Papa Benedetto XVI in volo verso Beirut per il suo 24° viaggio internazionale

| 721 hits

ROMA, venerdì, 14 settembre 2012 (ZENIT.org) - Ha avuto inizio questa mattina il 24° Viaggio internazionale di papa Benedetto XVI che lo porta in Libano in occasione della firma e della pubblicazione dell’Esortazione Apostolica Post-sinodale Ecclesia in Medio Oriente dell’Assemblea Speciale per il Medio Oriente del Sinodo dei Vescovi.

L’aereo con a bordo il Santo Padre - un A320 dell’Alitalia – è decollato dall’aeroporto di Roma-Ciampino alle ore 9.30. L’arrivo all’aeroporto internazionale “Rafiq Hariri” di Beirut è previsto per le ore 13.45 (le 12.45, ora di Roma).

Nel momento di lasciare il territorio italiano, Benedetto XVI ha fatto pervenire al Presidente della Repubblica Italiana, Giorgio Napolitano, un messaggio telegrafico.

“Nel lasciare il suolo italiano – scrive il Papa a Napolitano – per recarmi in Libano pellegrino di pace e di unità per consegnare alle comunità cattoliche del Medio Oriente l’esortazione apostolica post-sinodale, che aiuterà i cristiani di quella regione ad essere testimoni di comunione e di speranza, mi è particolarmente gradito rivolgere a Lei, signor Presidente, il mio deferente saluto, che accompagno con preghiera intensa e pensiero benedicente, affinché il popolo italiano possa affrontare con serenità e fiducia le sfide dei nostri giorni”.

Nel comunicare al Pontefice il suo “più sincero ringraziamento” per il messaggio pervenutogli, il presidente Napolitano ha così commentato: “Si tratta di una visita attesa non solo dalla comunità cristiana, ma da tutta la società civile libanese e alla quale guarda con grande speranza l'intero Medio Oriente”.

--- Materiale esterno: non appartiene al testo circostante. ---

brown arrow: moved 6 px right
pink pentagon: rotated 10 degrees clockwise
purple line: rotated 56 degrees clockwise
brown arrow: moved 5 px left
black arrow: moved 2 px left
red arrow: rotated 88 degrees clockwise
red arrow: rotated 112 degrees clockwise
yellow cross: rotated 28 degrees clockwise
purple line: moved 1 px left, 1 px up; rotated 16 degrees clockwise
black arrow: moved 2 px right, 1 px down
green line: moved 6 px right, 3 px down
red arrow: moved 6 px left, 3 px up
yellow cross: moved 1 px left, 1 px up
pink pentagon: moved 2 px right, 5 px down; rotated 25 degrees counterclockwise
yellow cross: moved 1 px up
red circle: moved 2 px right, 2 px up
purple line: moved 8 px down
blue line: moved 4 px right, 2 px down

La nuova visita pastorale di Benedetto XVI, ha aggiunto, “contribuirà a rafforzare la volontà del popolo libanese di procedere sulla via della libertà religiosa e della pacifica convivenza e recherà un importante messaggio di pace e speranza per tutta la regione, quanto mai necessario in un periodo drammatico come l’attuale”.

“Mi è gradita l’occasione, Santità, per rinnovarle i sensi della mia profonda stima e considerazione”, ha quindi concluso il presidente della Repubblica.